Leadership / Workplace Culture / Generations
Leadership Moment — 4 Jan 23
I was talking to one of my young protégées today (I love using that word — it makes me feel smart — true or not!). She was extraordinarily upset and said she’d been “fired” from her job. I was dumbfounded initially as she’s an extraordinarily hard worker with an excellent attitude and well credentialed. She went on to say the non-profit where she’d just started volunteering called to tell her, “She wasn’t a good fit.”
Wow. She’d only been there for two days. In telling me about it beforehand, she told me all the other volunteers were at least twice her age and all female as well. They were excited to have a young person become involved (she’s 25).
I’ve known this young lady for a long time. She’s sharp, hustles, is proactive, and wants to make a difference. She told me that in the two days, no one had given her any feedback positive or negative. She’s cheerful, outgoing, and enthusiastic. She was also extremely upset when we talked on the phone.
Several years ago, she worked part-time for my brother in his bicycle shop. My brother was a strong leader. Excellent communication skills, technically expert, provided performance feedback, and held people accountable. He was delighted with her work, attitude, and effort.
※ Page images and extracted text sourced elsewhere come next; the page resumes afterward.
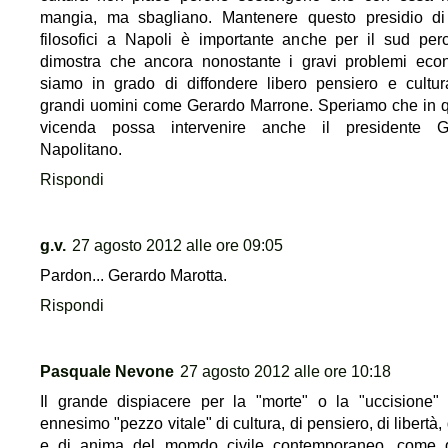
mangia, ma sbagliano. Mantenere questo presidio di
filosofici a Napoli è importante anche per il sud per
dimostra che ancora nonostante i gravi problemi eco
siamo in grado di diffondere libero pensiero e cultu
grandi uomini come Gerardo Marrone. Speriamo che in 
vicenda possa intervenire anche il presidente Gi
Napolitano.
Rispondi
g.v.
27 agosto 2012 alle ore 09:05
Pardon... Gerardo Marotta.
Rispondi
Pasquale Nevone
27 agosto 2012 alle ore 10:18
Il grande dispiacere per la "morte" o la "uccisione"
ennesimo "pezzo vitale" di cultura, di pensiero, di libertà, 
e di anima del momdo civile contemporaneo, come q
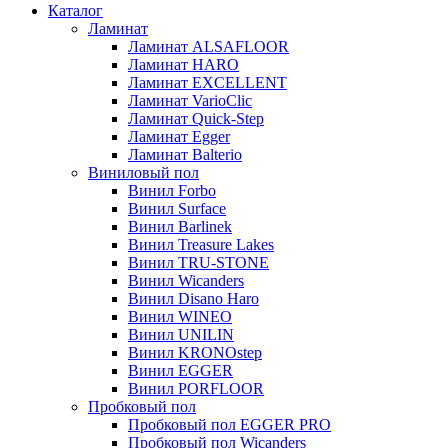
Каталог
Ламинат
Ламинат ALSAFLOOR
Ламинат HARO
Ламинат EXCELLENT
Ламинат VarioClic
Ламинат Quick-Step
Ламинат Egger
Ламинат Balterio
Виниловый пол
Винил Forbo
Винил Surface
Винил Barlinek
Винил Treasure Lakes
Винил TRU-STONE
Винил Wicanders
Винил Disano Haro
Винил WINEO
Винил UNILIN
Винил KRONOstep
Винил EGGER
Винил PORFLOOR
Пробковый пол
Пробковый пол EGGER PRO
Пробковый пол Wicanders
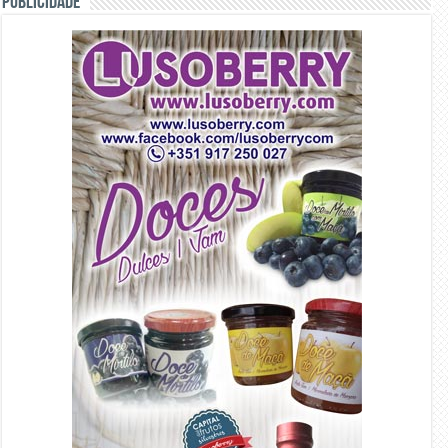
PUBLICIDADE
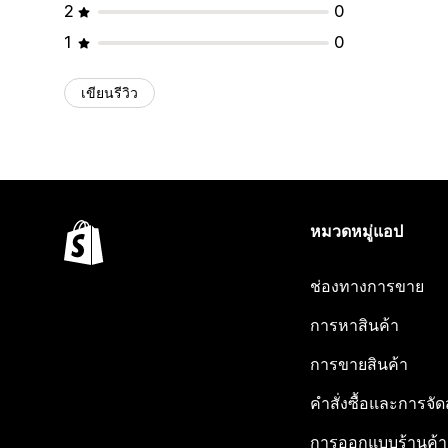
2
0
1
0
เขียนรีวิว
หมวดหมู่แอป
ช่องทางการขาย
การหาสินค้า
การขายสินค้า
คำสั่งซื้อและการจัด
การออกแบบร้านค้า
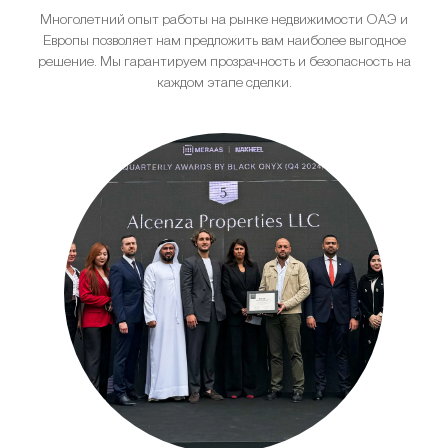
Многолетний опыт работы на рынке недвижимости ОАЭ и
Европы позволяет нам предложить вам наиболее выгодное
решение. Мы гарантируем прозрачность и безопасность на
каждом этапе сделки.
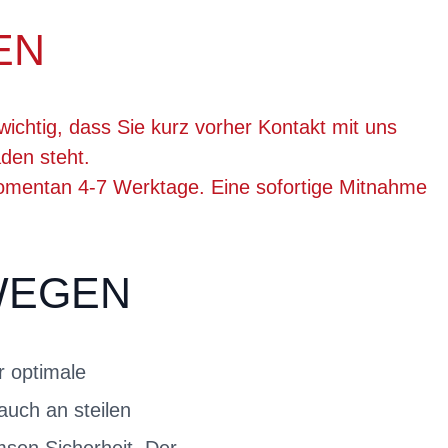
EN
wichtig, dass Sie kurz vorher Kontakt mit uns
den steht.
momentan 4-7 Werktage. Eine sofortige Mitnahme
WEGEN
r optimale
uch an steilen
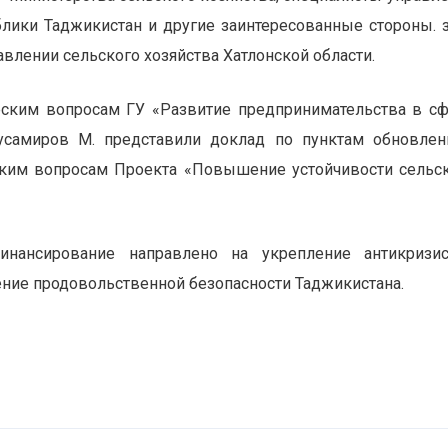
блики Таджикистан и другие заинтересованные стороны. 
авлении сельского хозяйства Хатлонской области.
ским вопросам ГУ «Развитие предпринимательства в с
Мусамиров М. представили доклад по пунктам обновле
ким вопросам Проекта «Повышение устойчивости сельс
финансирование направлено на укрепление антикризи
чение продовольственной безопасности Таджикистана.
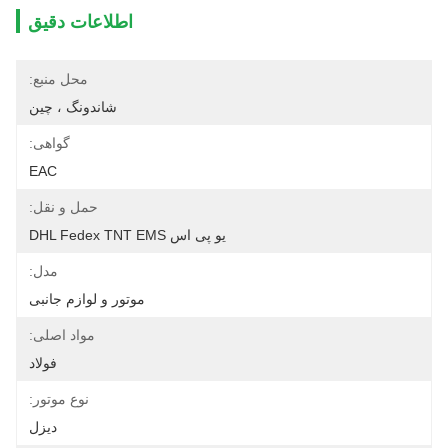
اطلاعات دقیق
محل منبع:
شاندونگ ، چین
گواهی:
EAC
حمل و نقل:
یو پی اس DHL Fedex TNT EMS
مدل:
موتور و لوازم جانبی
مواد اصلی:
فولاد
نوع موتور:
دیزل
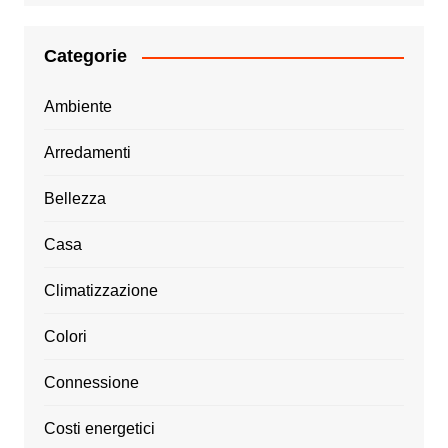
Categorie
Ambiente
Arredamenti
Bellezza
Casa
Climatizzazione
Colori
Connessione
Costi energetici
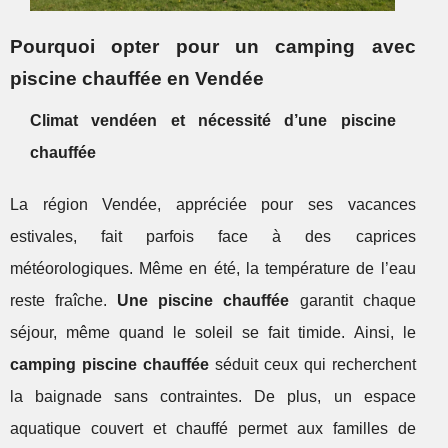
Pourquoi opter pour un camping avec
piscine chauffée en Vendée
Climat vendéen et nécessité d’une piscine
chauffée
La région Vendée, appréciée pour ses vacances
estivales, fait parfois face à des caprices
météorologiques. Même en été, la température de l’eau
reste fraîche.
Une piscine chauffée
garantit chaque
séjour, même quand le soleil se fait timide. Ainsi, le
camping piscine chauffée
séduit ceux qui recherchent
la baignade sans contraintes. De plus, un espace
aquatique couvert et chauffé permet aux familles de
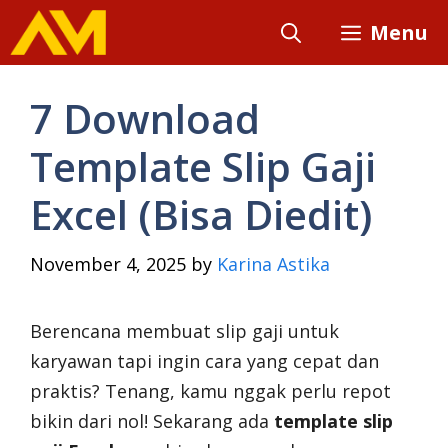
Skip
Menu
to
content
7 Download
Template Slip Gaji
Excel (Bisa Diedit)
November 4, 2025
by
Karina Astika
Berencana membuat slip gaji untuk
karyawan tapi ingin cara yang cepat dan
praktis? Tenang, kamu nggak perlu repot
bikin dari nol! Sekarang ada
template slip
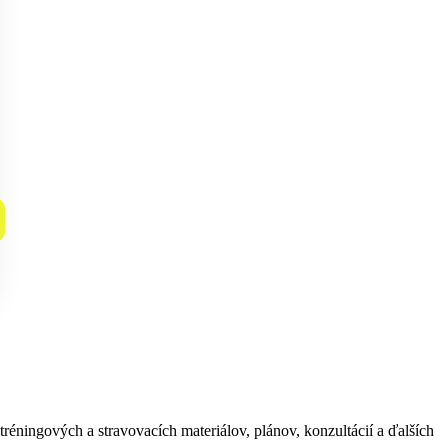
tréningových a stravovacích materiálov, plánov, konzultácií a ďalších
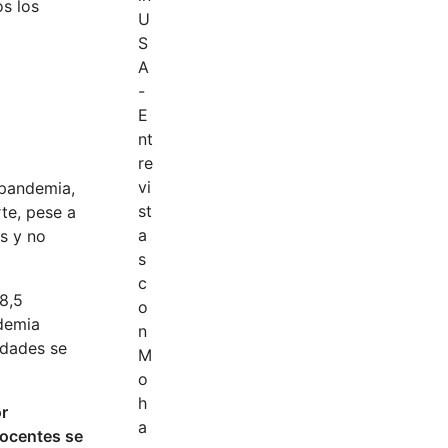
os los
 pandemia,
te, pese a
s y no
 8,5
ndemia
idades se
or
docentes se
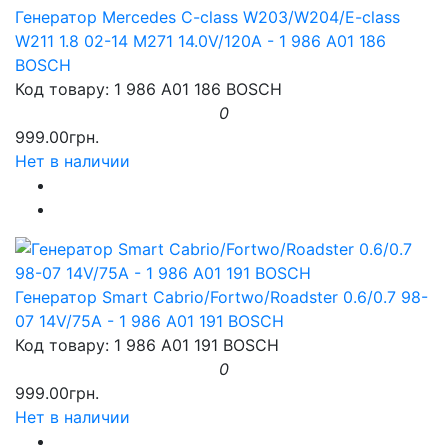
Генератор Mercedes C-class W203/W204/E-class
W211 1.8 02-14 M271 14.0V/120A - 1 986 A01 186
BOSCH
Код товару: 1 986 A01 186 BOSCH
0
999.00грн.
Нет в наличии
Генератор Smart Cabrio/Fortwo/Roadster 0.6/0.7 98-
07 14V/75A - 1 986 A01 191 BOSCH
Код товару: 1 986 A01 191 BOSCH
0
999.00грн.
Нет в наличии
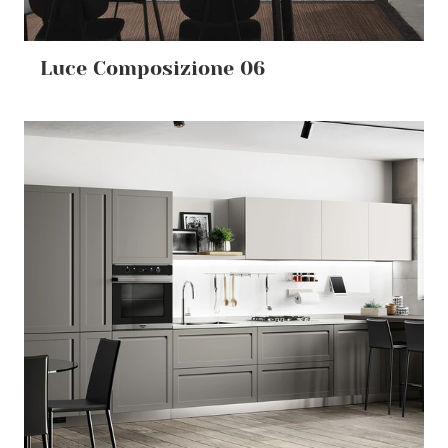
Luce Composizione 06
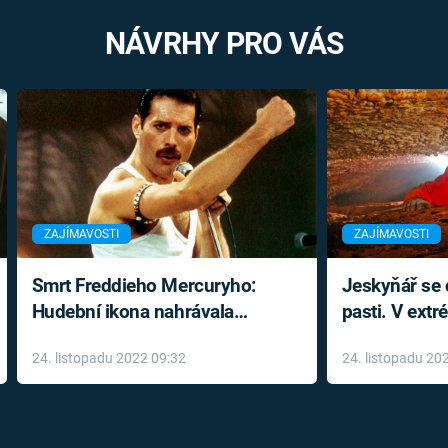
NÁVRHY PRO VÁS
ZAJÍMAVOSTI
ZAJÍMAVOSTI
Smrt Freddieho Mercuryho:
Jeskyňář se c
Hudební ikona nahrávala
pasti. V ext
až do konce života a odmítala
prožil noční
24. listopadu 2022 09:32
24. listopadu 20
léky
klaustrofobi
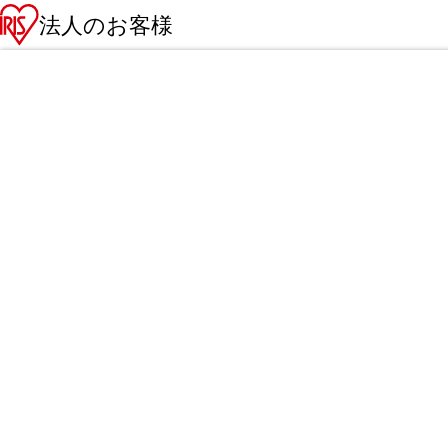
法人のお客様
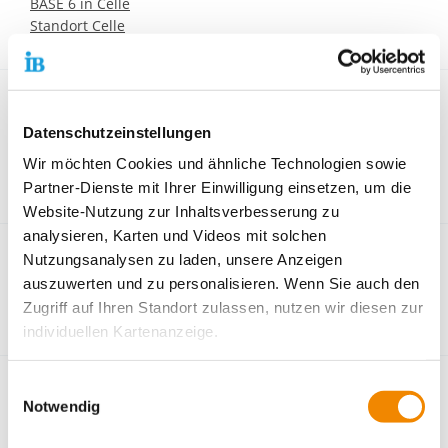
BASE 6 in Celle
Standort Celle
Gummersbach
Datenschutzeinstellungen
Base 2 Gummersbach
Base 6 Gummersbach
Wir möchten Cookies und ähnliche Technologien sowie
Bewerbungsmanagement (BM) - Gummersbach
Partner-Dienste mit Ihrer Einwilligung einsetzen, um die
Website-Nutzung zur Inhaltsverbesserung zu
analysieren, Karten und Videos mit solchen
Moers
Nutzungsanalysen zu laden, unsere Anzeigen
auszuwerten und zu personalisieren. Wenn Sie auch den
Individuelle ganzheitliche Betreuung nach § 16 k -
Zugriff auf Ihren Standort zulassen, nutzen wir diesen zur
Bullermannshof
individuellen Kartenanzeige.
Soweit es für diese Zwecke erforderlich ist, erhalten
Osnabrück
Einwilligungsauswahl
unsere Partner Daten wie Ihre IP-Adresse und
Notwendig
Perspektive Ausbildung +
verarbeiten diese zusammen mit Daten von anderen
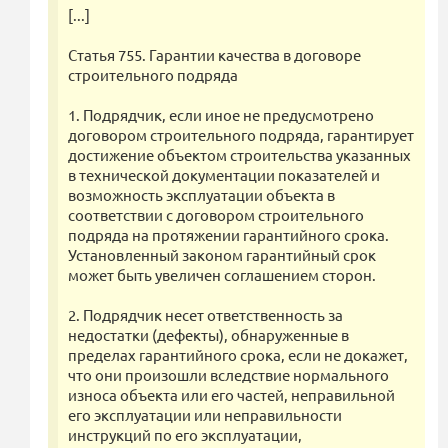
[...]
Статья 755. Гарантии качества в договоре
строительного подряда
1. Подрядчик, если иное не предусмотрено
договором строительного подряда, гарантирует
достижение объектом строительства указанных
в технической документации показателей и
возможность эксплуатации объекта в
соответствии с договором строительного
подряда на протяжении гарантийного срока.
Установленный законом гарантийный срок
может быть увеличен соглашением сторон.
2. Подрядчик несет ответственность за
недостатки (дефекты), обнаруженные в
пределах гарантийного срока, если не докажет,
что они произошли вследствие нормального
износа объекта или его частей, неправильной
его эксплуатации или неправильности
инструкций по его эксплуатации,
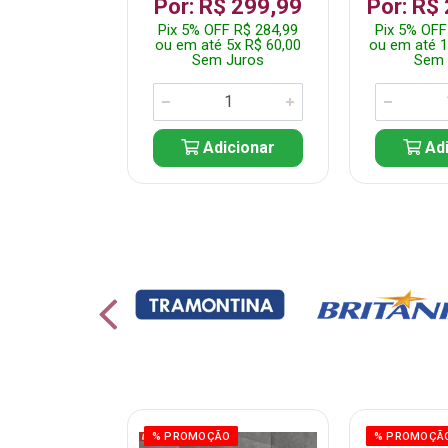
 1.349,99
Por: R$ 299,99
Por: R$
 R$ 1.282,49
Pix 5% OFF R$ 284,99
Pix 5% OFF
10x R$ 135,00
ou em até 5x R$ 60,00
ou em até 1
 Juros
Sem Juros
Sem 
icionar
Adicionar
Adi
ÃO
% PROMOÇÃO
% PROMOÇÃ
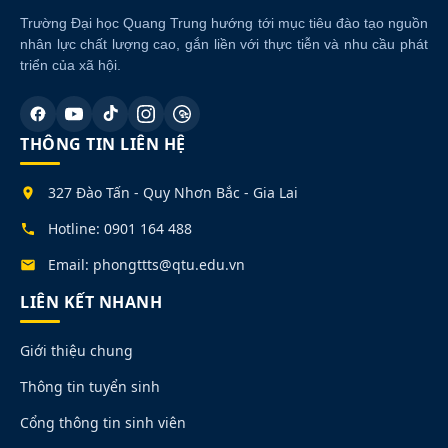
Trường Đại học Quang Trung hướng tới mục tiêu đào tạo nguồn
nhân lực chất lượng cao, gắn liền với thực tiễn và nhu cầu phát
triển của xã hội.
THÔNG TIN LIÊN HỆ
327 Đào Tấn - Quy Nhơn Bắc - Gia Lai
Hotline: 0901 164 488
Email: phongttts@qtu.edu.vn
LIÊN KẾT NHANH
Giới thiệu chung
Thông tin tuyển sinh
Cổng thông tin sinh viên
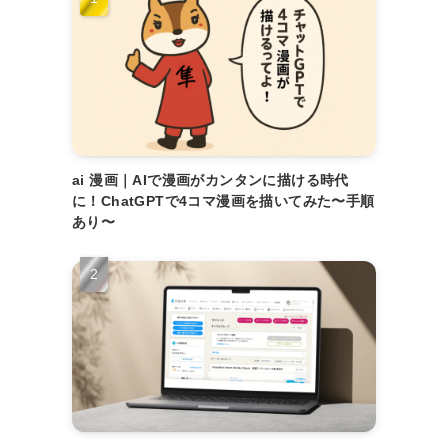
ai 漫画｜AIで漫画がカンタンに描ける時代
に！ChatGPTで4コマ漫画を描いてみた〜手順
あり〜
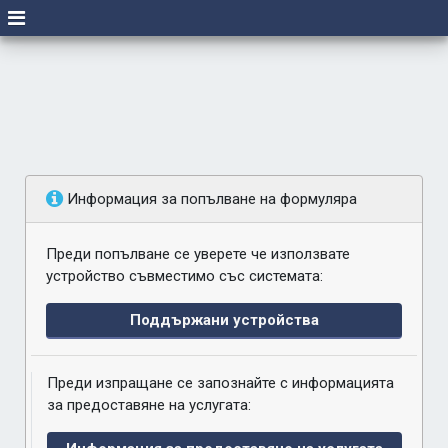
Информация за попълване на формуляра
Преди попълване се уверете че използвате
устройство съвместимо със системата:
Поддържани устройства
Преди изпращане се запознайте с информацията
за предоставяне на услугата:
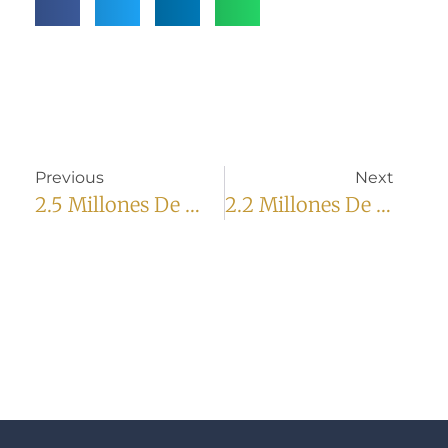
Previous
Next
2.5 Millones De Dólares
2.2 Millones De Dólares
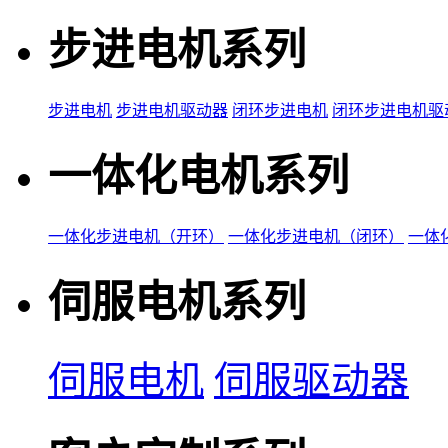
步进电机系列
步进电机
步进电机驱动器
闭环步进电机
闭环步进电机驱
一体化电机系列
一体化步进电机（开环）
一体化步进电机（闭环）
一体
伺服电机系列
伺服电机
伺服驱动器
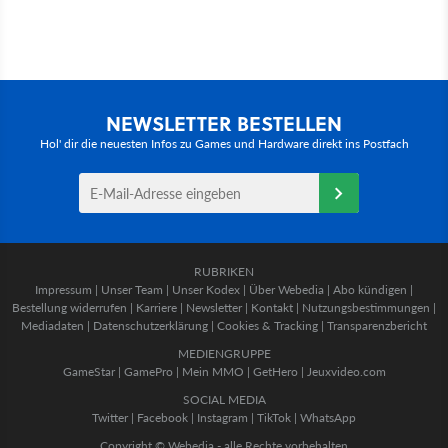
NEWSLETTER BESTELLEN
Hol' dir die neuesten Infos zu Games und Hardware direkt ins Postfach
RUBRIKEN
Impressum
|
Unser Team
|
Unser Kodex
|
Über Webedia
|
Abo kündigen
|
Bestellung widerrufen
|
Karriere
|
Newsletter
|
Kontakt
|
Nutzungsbestimmungen
|
Mediadaten
|
Datenschutzerklärung
|
Cookies & Tracking
|
Transparenzbericht
MEDIENGRUPPE
GameStar
|
GamePro
|
Mein MMO
|
GetHero
|
Jeuxvideo.com
SOCIAL MEDIA
Twitter
|
Facebook
|
Instagram
|
TikTok
|
WhatsApp
Copyright © Webedia - alle Rechte vorbehalten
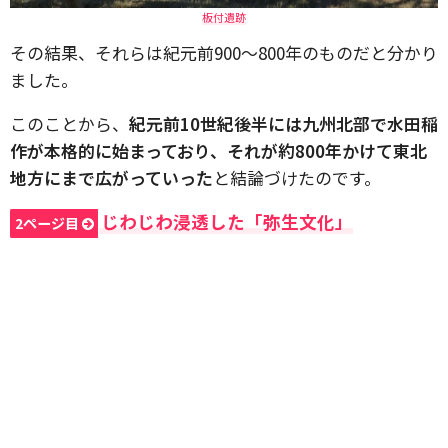
板付遺跡
その結果、それらは紀元前900～800年のものだと分かり
ました。
このことから、
紀元前10世紀後半には九州北部で水田稲
作が本格的に始まっており、それが約800年かけて東北
地方にまで広がっていった
と結論づけたのです。
じわじわ浸透した「弥生文化」
2ページ目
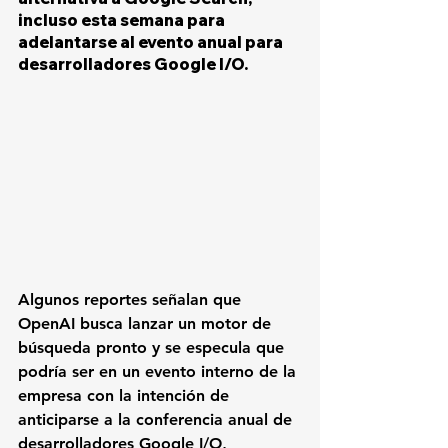
incluso esta semana para 
adelantarse al evento anual para 
desarrolladores Google I/O.
Algunos reportes señalan que 
OpenAI busca lanzar un motor de 
búsqueda pronto y se especula que 
podría ser en un evento interno de la 
empresa con la intención de 
anticiparse a la conferencia anual de 
desarrolladores Google I/O, 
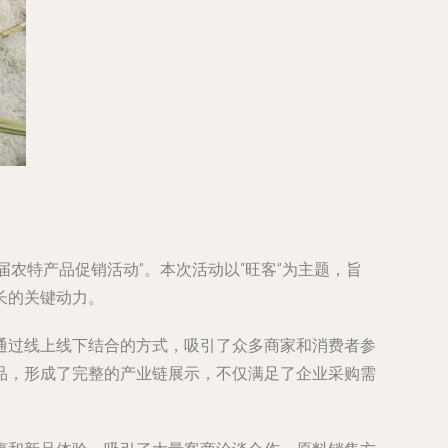
届农特产品促销活动”。本次活动以“旺客”为主题，旨
长的关键动力。
通过线上线下结合的方式，吸引了众多商家和消费者参
品，形成了完整的产业链展示，不仅满足了企业采购需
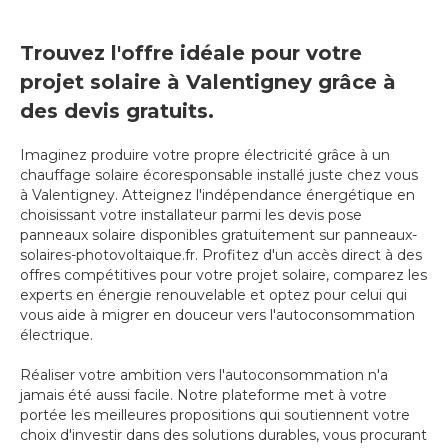
Trouvez l'offre idéale pour votre
projet solaire à Valentigney grâce à
des devis gratuits.
Imaginez produire votre propre électricité grâce à un
chauffage solaire écoresponsable installé juste chez vous
à Valentigney. Atteignez l'indépendance énergétique en
choisissant votre installateur parmi les devis pose
panneaux solaire disponibles gratuitement sur panneaux-
solaires-photovoltaique.fr. Profitez d'un accès direct à des
offres compétitives pour votre projet solaire, comparez les
experts en énergie renouvelable et optez pour celui qui
vous aide à migrer en douceur vers l'autoconsommation
électrique.
Réaliser votre ambition vers l'autoconsommation n'a
jamais été aussi facile. Notre plateforme met à votre
portée les meilleures propositions qui soutiennent votre
choix d'investir dans des solutions durables, vous procurant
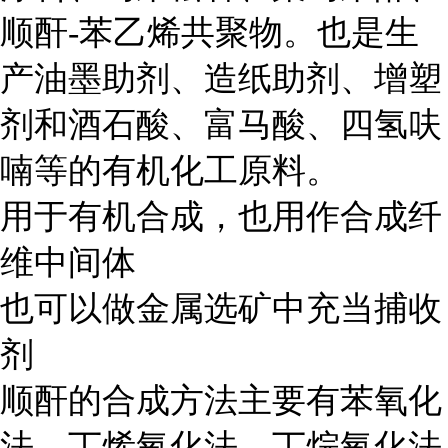
顺酐-苯乙烯共聚物。也是生
产油墨助剂、造纸助剂、增塑
剂和酒石酸、富马酸、四氢呋
喃等的有机化工原料。
用于有机合成，也用作合成纤
维中间体
也可以做金属选矿中充当捕收
剂
顺酐的合成方法主要有苯氧化
法、丁烯氧化法、丁烷氧化法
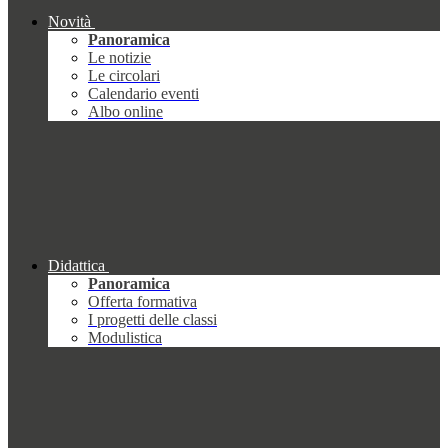
Novità
Panoramica
Le notizie
Le circolari
Calendario eventi
Albo online
Didattica
Panoramica
Offerta formativa
I progetti delle classi
Modulistica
I’m confident I know what happened. She threatened the status quo. People fear change. They resist it, sometimes fiercely. My young lady came in excited, fired up to make a positive impact and ran into a group who liked the way things were. They’d been there a long time and were comfortable with how this was here and that was done like that and it was clearly good enough because that’s the way they’d done it for the past several years.
I wasn’t surprised.
I’ve gotten in trouble with older employees before. I liked and respected them and thought I was being playful or teasing. They thought I was arrogant, disrespectful, and goading. As I’ve gotten older, I’ve gained greater appreciation for their perspective. But I don’t agree with it and I don’t care for it, even in myself.